Inversement tel expérimentateur, qui a cru voir une matérialisation superficiellement étudiée, la considère comme bien établie, mais se montre d’une sévérité exagérée et ridicule pour les transmissions de pensée ou les matérialisations décrites par d’autres observateurs, peut-être aussi compétents que lui !

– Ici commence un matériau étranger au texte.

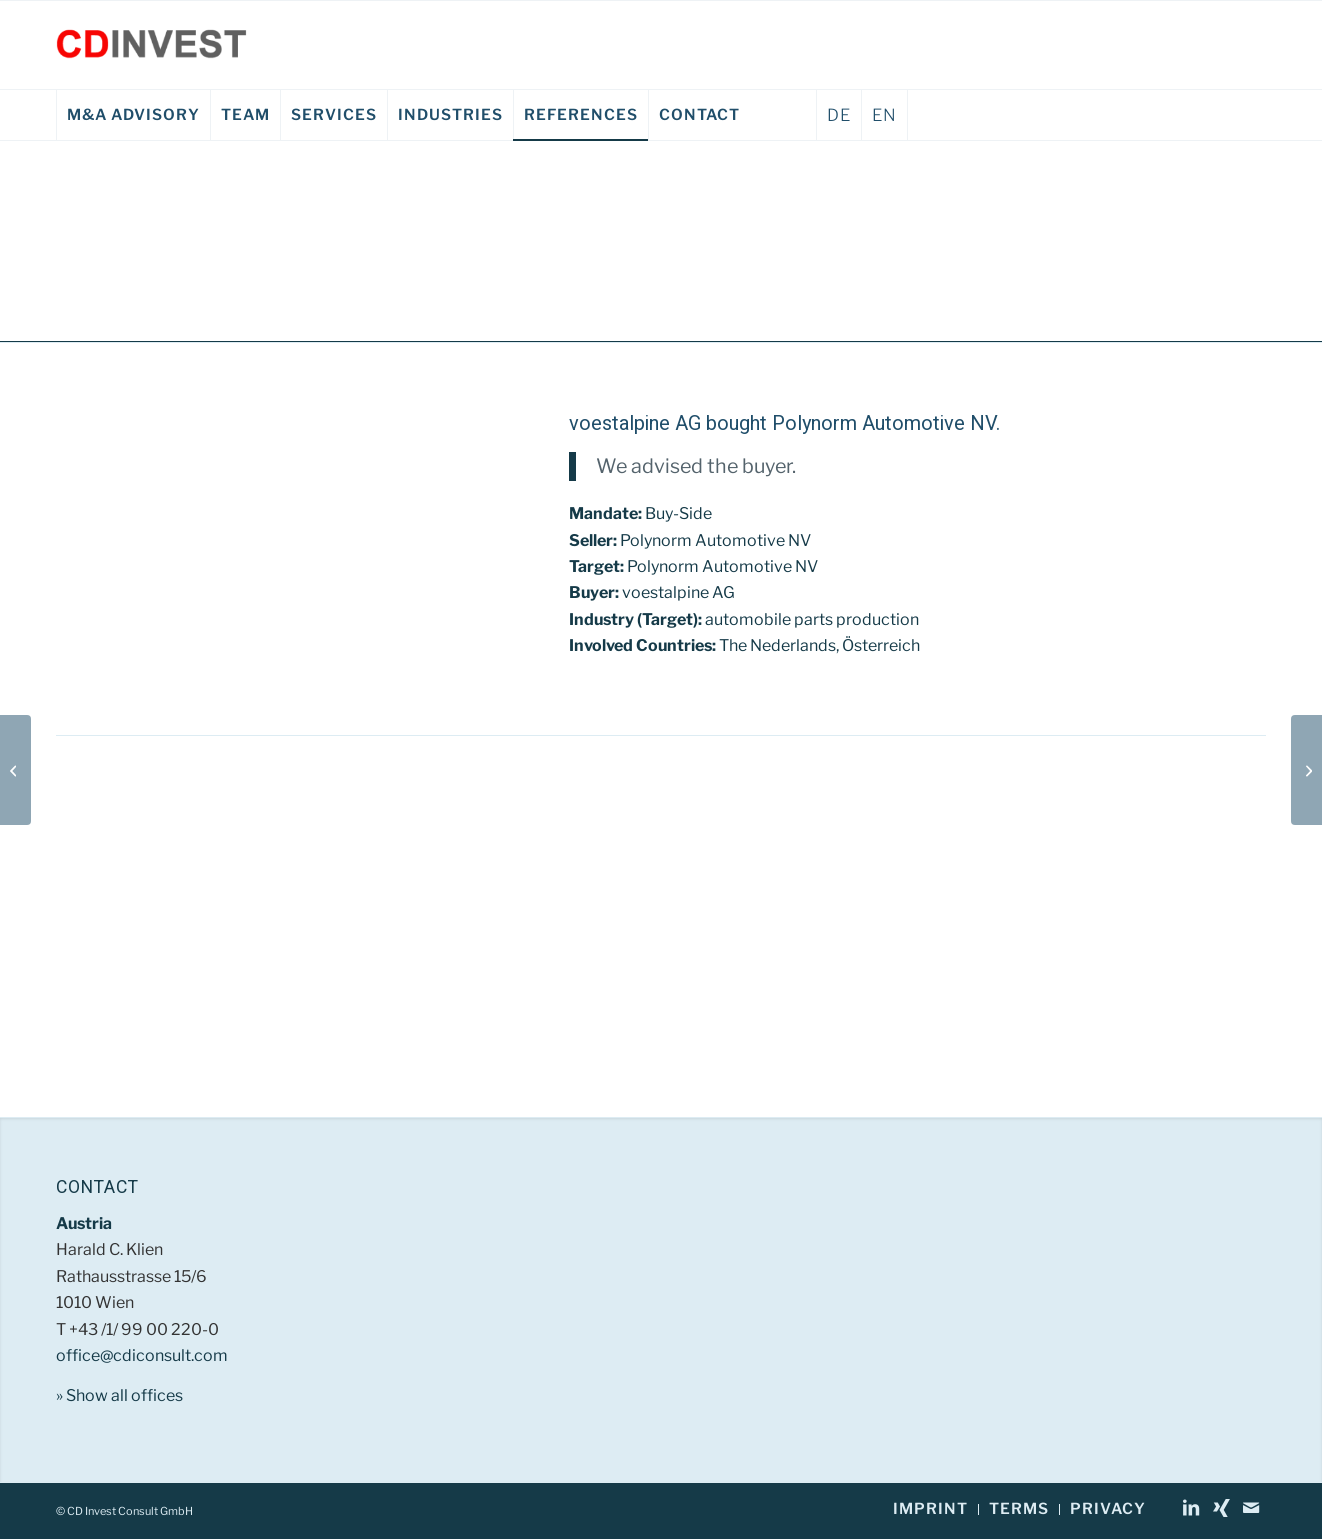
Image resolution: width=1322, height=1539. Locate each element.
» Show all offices (119, 1395)
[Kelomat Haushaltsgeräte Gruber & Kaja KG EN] (1306, 770)
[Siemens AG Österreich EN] (15, 770)
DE (839, 115)
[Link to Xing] (1221, 1508)
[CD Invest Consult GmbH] (151, 45)
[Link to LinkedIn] (1191, 1508)
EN (884, 115)
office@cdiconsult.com (142, 1355)
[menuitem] (133, 115)
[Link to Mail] (1251, 1508)
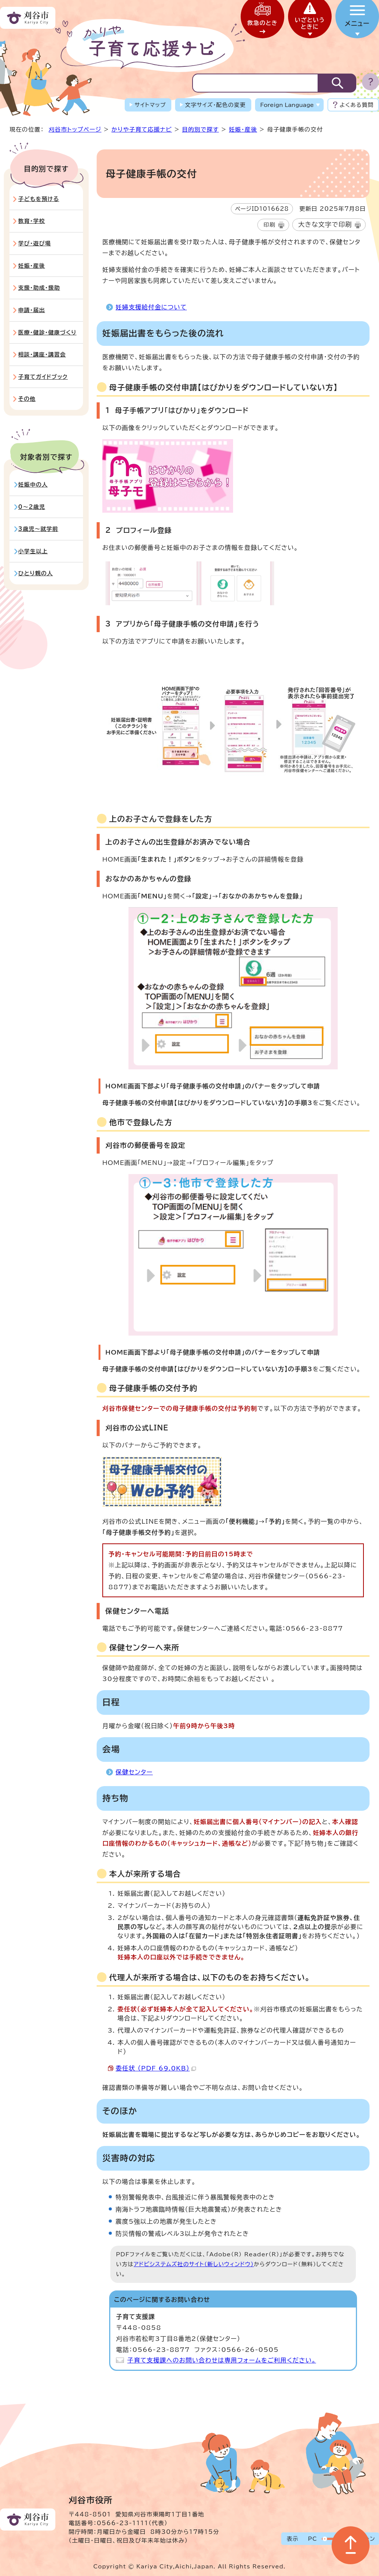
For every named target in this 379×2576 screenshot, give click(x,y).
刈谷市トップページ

  1. J’ai pu constater un curieux exemple des sottises que la crainte de l’inhabituel (néophobie) peut inspirer à un savant honorable. Lors de l’Exposition de 1900 à Paris, j’ai présenté aux membres du Congrès de Psychologie un enfant de trois ans et trois mois, Pepito Arriola, espagnol, qui jouait étonnamment du piano, composait des marches funèbres ou guerrières, des valses, des habaneras, des menuets, et exécutait de mémoire une vingtaine, et peut-être plus, de morceaux difficiles. Les cent personnes du Congrès l’ont entendu et applaudi. Ce minuscule petit pianiste, véritable prodige de précocité, je l’ai fait venir chez moi, et dans mon salon, deux fois dans la journée, une fois le soir devant de nombreuses personnes différentes, il a joué du piano, sur mon piano, loin de sa mère… Et voilà qu’un psychologue américain, M. Scripture, a annoncé, quatre ans après, que j’avais été victime d’une illusion, et que les airs entendus avaient été joués non par Pepito Arriola, trop petit pour jouer, mais par sa mère !… (Americ. Journ. of Psychology, 1905.)

    L’incrédulité portée à ce degré d’aberration est digne de la crédulité de l’illustre géomètre Chasles qui montrait avec orgueil une lettre autographe — en français — de Vercingétorix à Jules César. Le scepticisme de M. Scripture est de même acabit que la crédulité de M. Chasles.